Ainda segundo o levantamento do IDC Brasil, o preço médio de um smartphone foi de R$ 1.539 no mercado oficial, uma alta de 22,9% em relação ao segundo trimestre de 2019.

O preço levou o empresário de eventos Cristiano Dias, 28, de Porto Alegre (RS), a consertar um iPhone que caiu no chão. "Despencou foi pouco, despedaçou a tela", brinca. Também sem poder ficar com o aparelho parado, rapidamente começou a analisar as situações.

"Não estava querendo gastar muito. O dólar estava muito alto, e o preço muito elevado. Foi aí que decidi procurar uma assistência técnica. Gastei muito menos, e o celular estava comigo de novo em menos tempo que se eu tivesse comprado via internet, por exemplo", diz.

Clayton Mangulin, chefe da Campinas Celulares, rede de assistências técnicas no interior de São Paulo, considera o tempo como um fator fundamental. Ele contabilizou aumento de 30% na procura a partir de março. Os serviços mais comuns realizados na rede não demoram mais que um dia.

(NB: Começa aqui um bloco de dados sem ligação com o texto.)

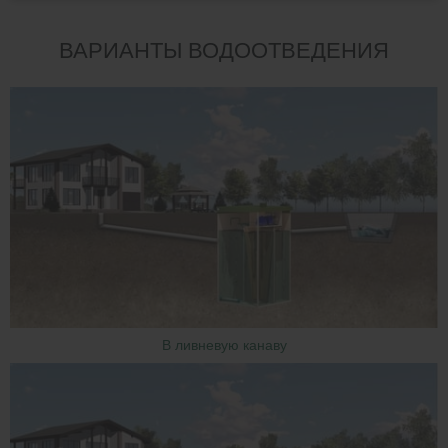
ВАРИАНТЫ ВОДООТВЕДЕНИЯ
В ливневую канаву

Empresário Cristiano Dias, de Porto Alegre (RS), consertou o celular em vez de comprar um novo - Arquivo pessoal - Arquivo pessoal
Empresário Cristiano Dias, de Porto Alegre (RS), consertou o celular em vez de comprar um novo
Imagem: Arquivo pessoal

"Uma troca de tela, por exemplo, pode ser realizada em poucos minutos. Bateria, se a demanda está razoável, em até um dia. As pessoas estão passando mais tempo com o celular em mãos, e isso diminui a vida útil da bateria e aumenta a chance de acidentes, como quedas", afirma.

"Refurbishing"

Para Renato Meireles, o brasileiro está atingindo uma "maturidade cultural" semelhante à de países europeus. Um levantamento feito pelo analista aponta que existam no país hoje 210 milhões de smartphones, quase um por habitante. E muitos consumidores já estão no quarto ou quinto aparelho.

Como a busca por um telefone mais moderno é maior, o telefone "usado" — ou "refurbished" (refabricado), como também pode ser chamado— acaba sendo mais vantajoso. Com ele, devolve-se o aparelho ao fabricante para que ele possa reformá-lo e colocá-lo à venda novamente.

"O preço médio de um produto novo beira R$ 1.500. O valor ainda é muito alto. Nosso mercado tem um movimento muito interessante para a busca pelos produtos que são usados, ou simplesmente consertados. Um exemplo é a rede varejista, que tem aceitado telefones antigos na troca de novos", finaliza.